British Columbians now have the opportunity to nominate places or sites that tell the history of Japanese Canadians in BC. It is hoped that this provincial registry will become a stepping stone to create a digital interactive educational mapping tool to teach the lessons of Japanese Canadian history.

Laura Saimoto of the Vancouver Japanese Language School & and Japanese Hall points out that sites do not have to be grand, or even very old. They can range from buildings, monuments, cemeteries and parks to entire neighborhoods or districts, and abandoned sites that once stood, but have now been reclaimed by nature.  

Do you know a historic place associated with the history of the Japanese Canadian community in British Columbia that is important to you or your community?
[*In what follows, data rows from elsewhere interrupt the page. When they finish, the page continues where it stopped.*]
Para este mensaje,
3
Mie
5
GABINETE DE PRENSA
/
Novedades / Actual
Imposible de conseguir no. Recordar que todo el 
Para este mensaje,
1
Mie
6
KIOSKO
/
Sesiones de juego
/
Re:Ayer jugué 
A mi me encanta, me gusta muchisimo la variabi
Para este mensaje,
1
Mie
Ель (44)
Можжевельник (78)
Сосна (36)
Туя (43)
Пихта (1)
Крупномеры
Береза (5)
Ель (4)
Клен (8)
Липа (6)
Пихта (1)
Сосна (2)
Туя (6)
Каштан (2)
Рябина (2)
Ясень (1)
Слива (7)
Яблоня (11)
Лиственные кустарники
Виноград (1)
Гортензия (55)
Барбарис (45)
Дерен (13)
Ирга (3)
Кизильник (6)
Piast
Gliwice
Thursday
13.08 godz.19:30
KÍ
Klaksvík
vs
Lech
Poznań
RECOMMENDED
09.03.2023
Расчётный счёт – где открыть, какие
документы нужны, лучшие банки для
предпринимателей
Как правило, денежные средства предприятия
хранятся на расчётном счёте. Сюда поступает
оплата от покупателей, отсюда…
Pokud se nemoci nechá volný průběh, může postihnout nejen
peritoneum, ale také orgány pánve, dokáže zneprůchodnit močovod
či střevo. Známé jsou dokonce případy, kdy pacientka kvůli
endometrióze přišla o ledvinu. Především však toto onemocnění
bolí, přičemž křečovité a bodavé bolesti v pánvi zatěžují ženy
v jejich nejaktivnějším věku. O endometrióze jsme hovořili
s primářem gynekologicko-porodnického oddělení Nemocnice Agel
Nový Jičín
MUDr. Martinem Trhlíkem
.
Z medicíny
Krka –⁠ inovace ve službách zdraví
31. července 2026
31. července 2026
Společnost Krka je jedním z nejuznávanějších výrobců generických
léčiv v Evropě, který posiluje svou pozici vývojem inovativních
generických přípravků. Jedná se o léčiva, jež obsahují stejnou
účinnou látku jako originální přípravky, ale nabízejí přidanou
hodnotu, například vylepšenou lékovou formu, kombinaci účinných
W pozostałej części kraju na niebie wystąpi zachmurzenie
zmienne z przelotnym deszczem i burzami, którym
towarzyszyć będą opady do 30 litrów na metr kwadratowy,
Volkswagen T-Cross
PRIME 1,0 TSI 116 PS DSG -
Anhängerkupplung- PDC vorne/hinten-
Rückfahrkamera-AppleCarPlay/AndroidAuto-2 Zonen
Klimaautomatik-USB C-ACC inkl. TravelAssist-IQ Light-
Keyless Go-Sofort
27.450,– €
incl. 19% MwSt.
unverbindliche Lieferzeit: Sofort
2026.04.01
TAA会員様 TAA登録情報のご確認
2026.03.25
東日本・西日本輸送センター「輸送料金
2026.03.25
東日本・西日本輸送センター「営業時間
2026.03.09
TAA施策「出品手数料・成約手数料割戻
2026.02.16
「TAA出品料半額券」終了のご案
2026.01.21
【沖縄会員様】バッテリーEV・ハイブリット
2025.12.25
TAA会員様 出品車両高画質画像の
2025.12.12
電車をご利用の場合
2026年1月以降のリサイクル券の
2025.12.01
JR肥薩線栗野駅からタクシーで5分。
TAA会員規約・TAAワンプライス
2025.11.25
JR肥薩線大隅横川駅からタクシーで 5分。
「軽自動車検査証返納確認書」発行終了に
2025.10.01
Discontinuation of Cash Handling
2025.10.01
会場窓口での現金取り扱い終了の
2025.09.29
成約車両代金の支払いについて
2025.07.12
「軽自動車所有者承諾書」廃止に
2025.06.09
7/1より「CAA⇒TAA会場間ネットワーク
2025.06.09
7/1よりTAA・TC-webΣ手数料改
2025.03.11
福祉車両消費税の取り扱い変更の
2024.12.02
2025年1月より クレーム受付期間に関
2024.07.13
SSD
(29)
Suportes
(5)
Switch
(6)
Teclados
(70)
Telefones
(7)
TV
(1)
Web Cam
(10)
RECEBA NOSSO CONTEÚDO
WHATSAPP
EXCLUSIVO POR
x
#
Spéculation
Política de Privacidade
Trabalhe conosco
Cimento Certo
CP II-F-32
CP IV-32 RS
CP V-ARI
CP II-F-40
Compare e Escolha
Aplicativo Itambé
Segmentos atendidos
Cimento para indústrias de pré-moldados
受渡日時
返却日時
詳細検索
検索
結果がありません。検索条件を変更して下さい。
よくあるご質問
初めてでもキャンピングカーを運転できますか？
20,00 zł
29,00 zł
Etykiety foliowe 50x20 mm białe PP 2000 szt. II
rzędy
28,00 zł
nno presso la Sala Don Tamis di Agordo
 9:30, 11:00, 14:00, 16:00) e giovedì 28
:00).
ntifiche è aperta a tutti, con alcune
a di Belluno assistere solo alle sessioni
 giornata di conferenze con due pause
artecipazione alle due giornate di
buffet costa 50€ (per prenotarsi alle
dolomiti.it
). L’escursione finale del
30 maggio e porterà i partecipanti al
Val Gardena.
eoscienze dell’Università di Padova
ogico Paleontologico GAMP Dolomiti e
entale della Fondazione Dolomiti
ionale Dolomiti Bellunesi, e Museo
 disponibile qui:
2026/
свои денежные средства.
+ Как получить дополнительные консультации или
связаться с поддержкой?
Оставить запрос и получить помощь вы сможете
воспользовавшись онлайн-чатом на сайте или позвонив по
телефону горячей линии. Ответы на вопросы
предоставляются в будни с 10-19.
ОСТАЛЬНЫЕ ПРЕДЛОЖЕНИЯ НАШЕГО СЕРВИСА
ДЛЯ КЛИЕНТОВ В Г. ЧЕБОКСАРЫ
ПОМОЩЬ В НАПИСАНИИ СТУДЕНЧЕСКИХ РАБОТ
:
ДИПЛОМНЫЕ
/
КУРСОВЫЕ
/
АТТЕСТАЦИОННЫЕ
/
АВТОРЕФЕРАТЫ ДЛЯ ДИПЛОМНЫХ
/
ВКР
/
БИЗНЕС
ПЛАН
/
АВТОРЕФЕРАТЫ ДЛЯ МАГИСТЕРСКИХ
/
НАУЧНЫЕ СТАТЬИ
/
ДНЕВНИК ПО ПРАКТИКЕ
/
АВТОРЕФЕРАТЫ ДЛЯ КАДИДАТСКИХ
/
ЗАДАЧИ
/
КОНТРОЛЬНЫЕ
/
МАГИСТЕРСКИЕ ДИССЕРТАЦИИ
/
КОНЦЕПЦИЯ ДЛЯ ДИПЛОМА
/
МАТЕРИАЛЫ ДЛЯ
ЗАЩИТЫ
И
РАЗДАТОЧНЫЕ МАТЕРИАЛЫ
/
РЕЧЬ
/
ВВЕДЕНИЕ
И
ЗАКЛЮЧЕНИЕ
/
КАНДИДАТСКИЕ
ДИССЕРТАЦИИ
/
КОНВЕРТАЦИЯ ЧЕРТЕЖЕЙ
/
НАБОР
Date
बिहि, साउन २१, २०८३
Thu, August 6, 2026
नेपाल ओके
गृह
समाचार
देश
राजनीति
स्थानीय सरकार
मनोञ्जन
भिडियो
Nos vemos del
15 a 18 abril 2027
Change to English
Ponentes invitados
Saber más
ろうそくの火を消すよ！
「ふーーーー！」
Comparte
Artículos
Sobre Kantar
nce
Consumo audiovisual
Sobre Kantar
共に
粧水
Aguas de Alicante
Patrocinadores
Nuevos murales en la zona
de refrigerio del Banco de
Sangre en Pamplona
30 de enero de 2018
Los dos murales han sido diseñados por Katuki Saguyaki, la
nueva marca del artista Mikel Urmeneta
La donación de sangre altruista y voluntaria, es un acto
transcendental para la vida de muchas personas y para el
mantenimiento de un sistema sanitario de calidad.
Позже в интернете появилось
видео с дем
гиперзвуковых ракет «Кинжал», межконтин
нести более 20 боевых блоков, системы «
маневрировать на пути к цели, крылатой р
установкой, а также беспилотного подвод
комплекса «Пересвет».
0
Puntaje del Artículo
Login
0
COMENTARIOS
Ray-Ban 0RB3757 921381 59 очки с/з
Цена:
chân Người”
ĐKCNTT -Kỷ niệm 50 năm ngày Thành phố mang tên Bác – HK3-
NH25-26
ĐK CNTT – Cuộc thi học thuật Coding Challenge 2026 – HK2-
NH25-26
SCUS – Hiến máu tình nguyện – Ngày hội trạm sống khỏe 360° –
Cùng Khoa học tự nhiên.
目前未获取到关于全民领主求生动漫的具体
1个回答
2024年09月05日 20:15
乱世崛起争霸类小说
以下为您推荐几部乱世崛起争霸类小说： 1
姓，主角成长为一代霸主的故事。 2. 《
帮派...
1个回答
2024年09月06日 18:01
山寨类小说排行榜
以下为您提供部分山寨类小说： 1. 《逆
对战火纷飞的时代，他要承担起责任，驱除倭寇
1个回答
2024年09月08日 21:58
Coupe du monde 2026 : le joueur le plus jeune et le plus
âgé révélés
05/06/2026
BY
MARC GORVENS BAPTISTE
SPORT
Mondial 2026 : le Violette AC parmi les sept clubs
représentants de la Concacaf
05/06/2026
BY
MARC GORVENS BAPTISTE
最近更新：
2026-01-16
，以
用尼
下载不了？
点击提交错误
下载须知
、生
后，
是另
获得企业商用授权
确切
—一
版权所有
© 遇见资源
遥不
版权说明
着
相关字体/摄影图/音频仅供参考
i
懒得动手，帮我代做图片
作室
Now is your chance to have it considered for formal recognition by the Province of its heritage value. Nominations can be made on the Heritage BC form (heritagebc.ca/japanese-historic-places). Individuals and representatives of Japanese Canadian community organizations have set up a Japanese Canadian community Facebook page, JC Sites BC (http://bit.ly/2ba36Lz). The group is encouraging people to make nominations, and to share places they are nominating on the Facebook page. In this way, people can see the sites being nominated and under which categories, such as internment camps, cemetery sites etc. This real-time posting is intended to help identify any gaps, missing places, and it’s also a place where people can connect and support each other. 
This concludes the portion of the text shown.